Il Fatto 8.11.17
Il cannolo siciliano
di Silvia Truzzi
Breve
apologo di come il cannolo può andare di traverso, ovvero di come il
voto in Sicilia ha fatto saltare i calcoli tattici alla base
dell’accordo tra Pd, Forza Italia, Lega (e la fu Ap del fu Alfano) sulla
legge elettorale. I furbetti dell’accordino, lato sinistro, ieri hanno
avuto un brutto risveglio. L’idea dell’ennesimo governo di larghe intese
– o, come più elegantemente chiamano l’inciucio, governo del Presidente
– con il Pd alla guida è ormai del tutto improbabile. Lunedì, per dire,
a risultati acquisiti i democratici si sono accorti con sgomento che,
in Sicilia, perderebbero tutti i collegi anche alleati con la sinistra
aggregata (Mpd, Possibile, Campo progressista): la vittoria andrebbe o
ai candidati di centrodestra o a quelli dei Cinque Stelle. Ieri su
Avvenire Arturo Parisi, oltre a ribadire ciò che su questo giornale
ripetiamo da settimane (quelle Rosatellum non sono coalizioni per il
governo, ma alleanze strumentali) spiegava con chiarezza che “La nuova
legge prevede che ogni partito cerchi di conquistare il maggior numero
di seggi, per consentire al proprio segretario di sedersi al tavolo
della trattativa post-elettorale e portare a casa il massimo possibile.

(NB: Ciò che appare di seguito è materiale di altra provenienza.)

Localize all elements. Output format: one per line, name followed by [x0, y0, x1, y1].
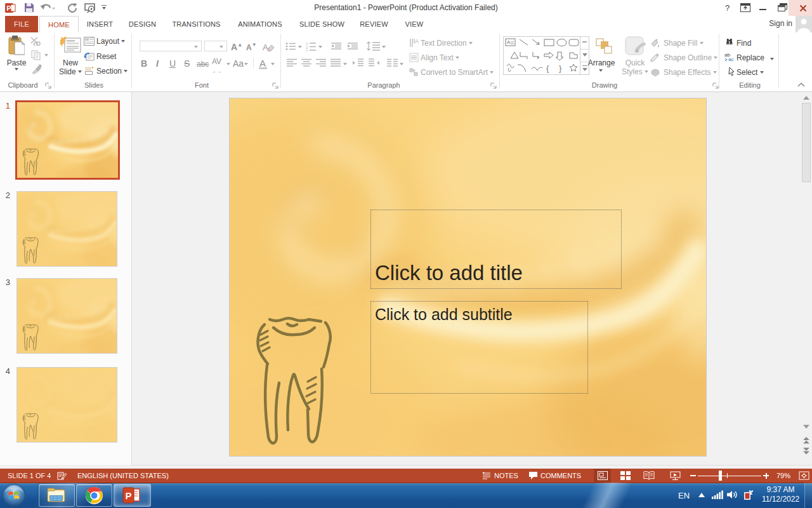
svg-text:P: P: [6, 4, 11, 12]
svg-text:{: {: [546, 64, 549, 73]
svg-text:3: 3: [306, 50, 308, 51]
svg-text:ac: ac: [728, 57, 733, 62]
svg-text:P: P: [125, 490, 131, 501]
svg-text:}: }: [559, 64, 562, 73]
svg-text:A: A: [507, 39, 511, 45]
svg-text:A: A: [415, 38, 419, 44]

(…) Suggerisco ai politici di misurare le parole. Sorridere a tutti i
possibili alleati. Limitarsi ad attaccare solo chi si esclude in modo
assoluto da ogni forma di negoziato”. Su Renzi: “La condotta sulla legge
elettorale, più che una causa delle sue difficoltà ne è il segno più
sicuro”.
Invece il segretario ieri, oltre ad avvisare chi lo vuol
mettere da parte che non cederà di un centimetro, ha detto: “Se il Pd fa
il Pd e smette di litigare al proprio interno possiamo raggiungere,
insieme ai nostri compagni di viaggio, la percentuale che abbiamo preso
nelle due volte in cui io ho guidato la campagna elettorale: il 40 per
cento, raggiunto sia alle Europee che al Referendum”. Ora, a parte la
tenerezza che suscita l’ostinazione con cui rivendica una delle
sconfitte più clamorose della storia politica recente, riflettiamo su
quel numeretto magico, il 40 per cento. Che ci riporta all’Italicum,
sciagurata legge elettorale pensata in tandem con l’altrettanto
sciagurata riforma costituzionale che avrebbe abolito il Senato
elettivo, così tanto che fu prevista solo per Montecitorio e non per
Palazzo Madama: l’inizio di una serie di errori, dettati più da
avventato cinismo che da inettitudine. La Consulta ha dichiarato
incostituzionale il medesimo Italicum e dopo si è ripetuta la stessa
dinamica malata, ovvero ritagliare la legge elettorale esclusivamente
sulla base dei rapporti di forza di quel preciso momento. L’Italicum era
tarato sulla vittoria alla Europee del Pd (il premio di maggioranza
scattava al 40%), così come gli astrusi magheggi del Rosatellum sono
stati inventati contro M5s e Mdp, guardando i sondaggi. In entrambi i
casi l’arroganza del governo ha imposto il voto di fiducia su una legge
che invece necessita del massimo della discussione possibile. Si dice
che è irrealistico che i partiti non pensino ai loro interessi mentre
scrivono le regole delle competizioni elettorali. Vero, però esiste
anche l’interesse generale ad avere una legge elettorale chiara,
corretta, giusta. Interesse del tutto ignorato. L’effetto paradosso è
che si è voluto approvare il Rosatellum alla vigilia del voto (in barba
al Codice di buona condotta del Consiglio d’Europa): ora non c’è tempo
nemmeno per un’eventuale pronuncia della Consulta (va detto che la Corte
non può diventare l’insegnate di sostegno del Parlamento, incapace di
produrre norme legittime: è ormai una prassi ed è aberrante). Come
avevamo previsto, c’è la forte possibilità che il Rosatellum si riveli
un boomerang per i partiti che avrebbe dovuto aiutare: quando si
scelgono le scorciatoie capita di finire nei vicoli ciechi.